The on-board PWM controller will drive all 16 channels simultaneously with no additional Arduino processing overhead. What's more, you can chain up to 62 of them to control up to 992 servos - all with the same 2 pins!
It has a 16-way steering gear control and a power supply voltage of DC5-10V. All PWM output lines have a 220-ohm series resistor protection that can easily drive LED.
Pinouts
There are two sets of control input pins on either side. Both sides of the pins are identical! Use whichever side you like, you can also easily chain by connecting up two side-by-side
Power Pins
| Pins | Description |
|---|---|
| GND | This is the power and signal ground pin, must be connected |
| VCC | This is the logic power pin, connect this to the logic level you want to use for the PCA9685 output, should be 3 - 5V max! It's also used for the 10K pullups on SCL/SDA so unless you have your own pullups, have it match the microcontroller's logic level too! |
| V+ | This is an optional power pin that will supply distributed power to the servos. If you are not using for servos you can leave disconnected. It is not used at all by the chip. You can also inject power from the 2-pin terminal block at the top of the board. You should provide 5-6VDC if you are using servos. If you have to, you can go higher to 12VDC, but if you mess up and connect VCC to V+ you could damage your board! |
Control Pins
| Pins | Description |
|---|---|
| SCL I2C clock pin | connect to your microcontrollers I2C clock line. |
| SDA I2C data pin | connect to your microcontrollers I2C data line. |
| OE(Output Enable) | Can be used to quickly disable all outputs. When this pin is low all pins are enabled. When the pin is high the outputs are disabled. Pulled low by default so it's an optional pin! |
Output Ports
There are 16 output ports. Each port has 3 pins: V+, GND and the PWM output. Each PWM runs completely independently but they must all have the same PWM frequency. That is, for LEDs you probably want 1.0 KHz but servos need 60 Hz - so you cannot use half for LEDs @ 1.0 KHz and half @ 60 Hz.
They're set up for servos but you can use them for LEDs! Max current per pin is 25mA.
There are 220 ohm resistors in series with all PWM Pins and the output logic is the same as VCC so keep that in mind if using LEDs.
Power for Servos
Most servos are designed to run on about 5 or 6v. Keep in mind that a lot of servos moving at the same time (particularly large powerful ones) will need a lot of current. Even micro servos will draw several hundred mA when moving.
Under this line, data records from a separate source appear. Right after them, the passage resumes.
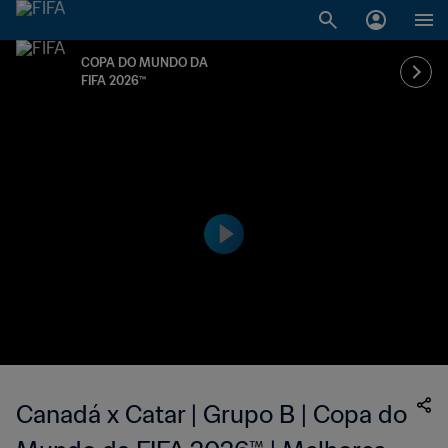
COPA DO MUNDO DA
FIFA 2026™
Canadá x Catar | Grupo B | Copa do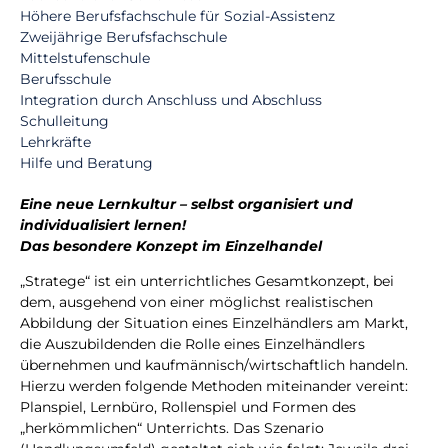
Höhere Berufsfachschule für Sozial-Assistenz
Zweijährige Berufsfachschule
Mittelstufenschule
Berufsschule
Integration durch Anschluss und Abschluss
Schulleitung
Lehrkräfte
Hilfe und Beratung
Eine neue Lernkultur – selbst organisiert und
individualisiert lernen!
Das besondere Konzept im Einzelhandel
„Stratege“ ist ein unterrichtliches Gesamtkonzept, bei
dem, ausgehend von einer möglichst realistischen
Abbildung der Situation eines Einzelhändlers am Markt,
die Auszubildenden die Rolle eines Einzelhändlers
übernehmen und kaufmännisch/wirtschaftlich handeln.
Hierzu werden folgende Methoden miteinander vereint:
Planspiel, Lernbüro, Rollenspiel und Formen des
„herkömmlichen“ Unterrichts. Das Szenario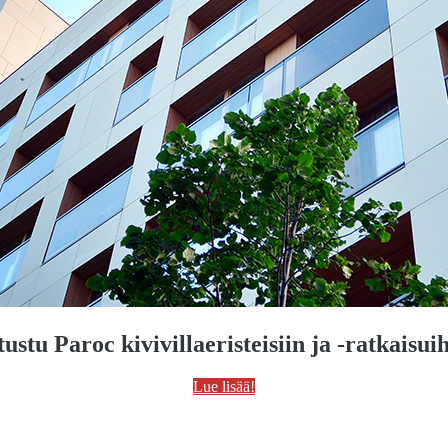
ustu Paroc kivivillaeristeisiin ja -ratkaisui
Lue lisää!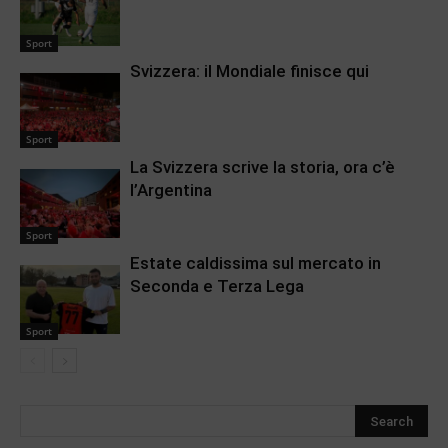
Sport
Svizzera: il Mondiale finisce qui
Sport
La Svizzera scrive la storia, ora c’è
l’Argentina
Sport
Estate caldissima sul mercato in
Seconda e Terza Lega
Sport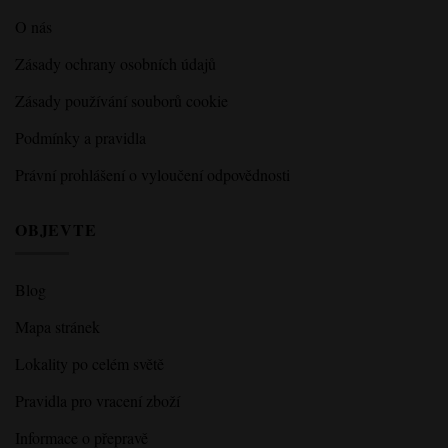
O nás
Zásady ochrany osobních údajů
Zásady používání souborů cookie
Podmínky a pravidla
Právní prohlášení o vyloučení odpovědnosti
OBJEVTE
Blog
Mapa stránek
Lokality po celém světě
Pravidla pro vracení zboží
Informace o přepravě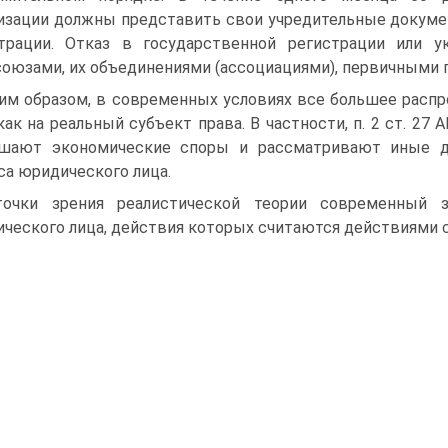
изации должны представить свои учредительные докуме
страции. Отказ в государственной регистрации или 
оюзами, их объедине­ниями (ассоциациями), первичными
им образом, в современных условиях все большее распр
как на реальный субъект права. В ча­стности, п. 2 ст. 2
­шают экономические споры и рассматривают иные д
са юридического лица.
очки зрения реалистической теории современный з
ческого лица, действия которых счи­таются действиями с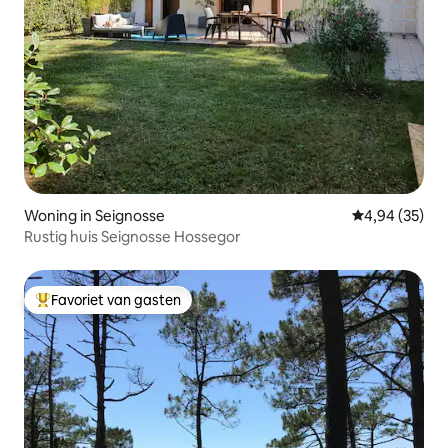
Woning in Seignosse
Gemiddelde be
4,94 (35)
Rustig huis Seignosse Hossegor
Favoriet van gasten
Topfavoriet van gasten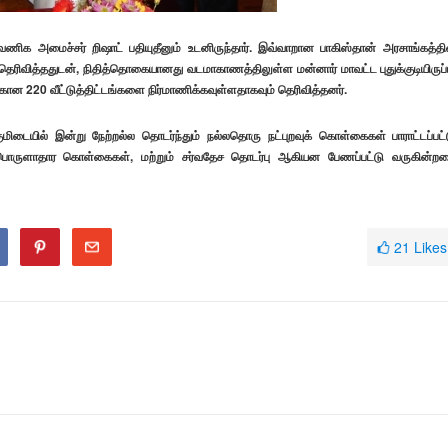
வணிக அமைச்சர் றிஷாட் பதியுதீனும் உடனிருந்தார். இவ்வாறான பாகிஸ்தான் அரசாங்கத்தி
ரிவித்ததுடன், நிதித்தொகையானது வடமாகாணத்திலுள்ள மன்னார் மாவட்ட புதுக்குடியிருப்ப
கான 220 வீட்டுத்திட்டங்களை நிர்மாணிக்கவுள்ளதாகவும் தெரிவித்தனர்.
ுமிடையில் இன்று நேற்றல்ல தொடர்ந்தும் நல்லதொரு நட்புறவுக் கொள்கைகள் பாராட்டப்பட்
பொருளாதார கொள்கைகள், மற்றும் சர்வதேச தொடர்பு ஆகியன பேணப்பட்டு வருகின்ற
21
Likes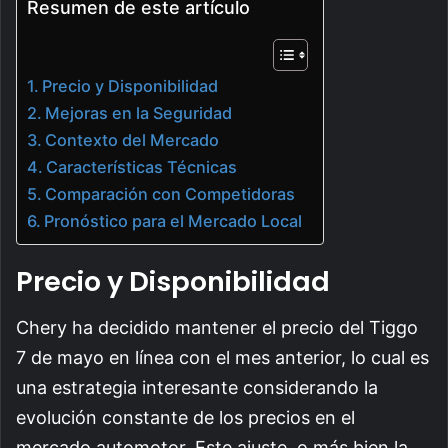
Resumen de este artículo
Precio y Disponibilidad
Mejoras en la Seguridad
Contexto del Mercado
Características Técnicas
Comparación con Competidoras
Pronóstico para el Mercado Local
Precio y Disponibilidad
Chery ha decidido mantener el precio del Tiggo
7 de mayo en línea con el mes anterior, lo cual es
una estrategia interesante considerando la
evolución constante de los precios en el
mercado automotor. Este ajuste, o más bien la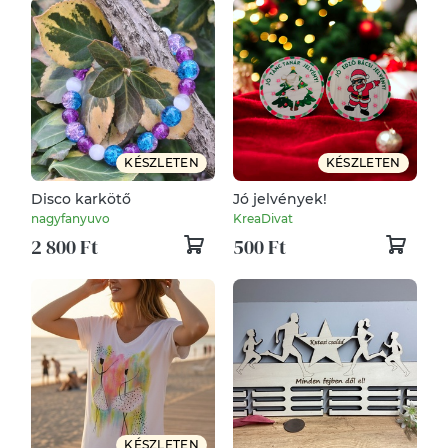
KÉSZLETEN
KÉSZLETEN
Disco karkötő
Jó jelvények!
nagyfanyuvo
KreaDivat
2 800 Ft
500 Ft
KÉSZLETEN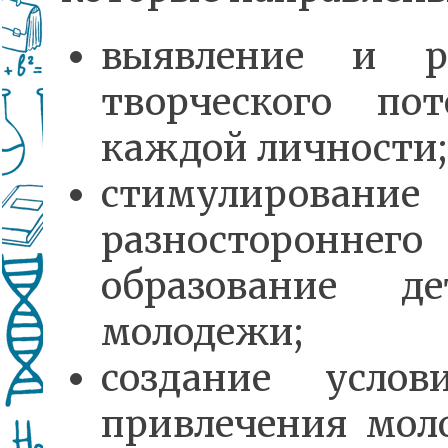
выявление и р
творческого пот
каждой личности;
стимулирование
разностороннего
образование д
молодежи;
создание усло
привлечения мол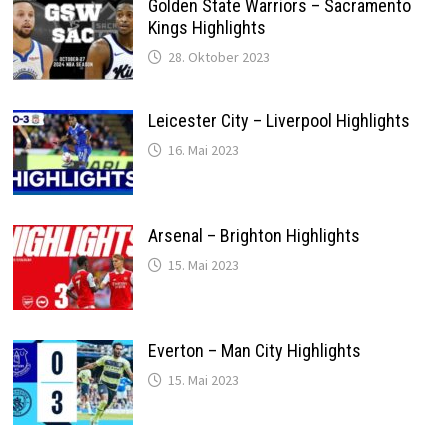
Golden State Warriors – Sacramento
Kings Highlights
28. Oktober 2023
Leicester City – Liverpool Highlights
16. Mai 2023
Arsenal – Brighton Highlights
15. Mai 2023
Everton – Man City Highlights
15. Mai 2023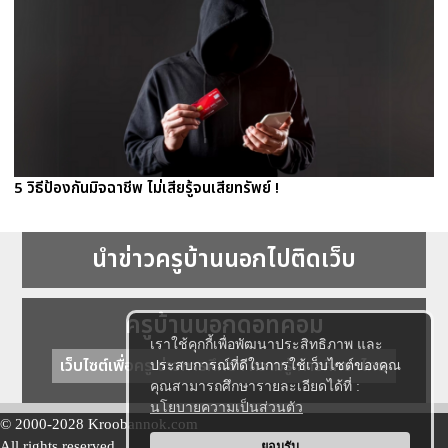
5 วิธีป้องกันมิจฉาชีพ ไม่เสียรู้จนเสียทรัพย์ !
นำข่าวครูบ้านนอกไปติดเว็บ
ครูบ้านนอกดอทคอม
เราใช้คุกกี้เพื่อพัฒนาประสิทธิภาพ และ
เว็บไซต์เพื่อครู ข่าวการศึกษา ความรู้ การศึกษาไทย
ประสบการณ์ที่ดีในการใช้เว็บไซต์ของคุณ
คุณสามารถศึกษารายละเอียดได้ที่ :
นโยบายความเป็นส่วนตัว
© 2000-2028 Kroobannok.com
All rights reserved.
ยอมรับ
Some High-torque servos will draw more than 1A each under load.
It is not a good idea to use the Arduino 5v pin to power your servos. Electrical noise and 'brownouts' from excess current draw can cause your Arduino to act erratically, reset and/or overheat.
Bio-Amp EMG Sensor
A candy-size single-channel ElectroMyography (EMG) sensor for precise recording of muscle signals at an affordable cost. It is an SMD version of Muscle BioAmp BisCute that can be used to make amazing Human-Computer Interface (HCI) projects.
It is used here to read the voltage change (in microvolts) when the muscle triggers an impulse.
What is EMG?
Electromyography (EMG) is a technique for evaluating and recording the electrical activity produced by skeletal muscles.
Electromyography is used in some real-world applications like,
- Prosthetic hands,
- Human augmentation,
- Games controllers,
- Rehabilitation and
- Physical therapy to name just a few.
Even doctors are using them for the diagnosis of various neuromuscular ailments.
Recently, It was in the news that Meta is working on wearable EMG sensors to track user movements in the metaverse.
EMG Electrodes
Gel Electrodes are medico gel electrodes which can be used to record biopotential signals from your body be it from your heart (ECG), brain (EEG), muscles (EMG), or eyes (EOG).These electrodes are placed on or in close proximity to the skin overlying the muscles being studied.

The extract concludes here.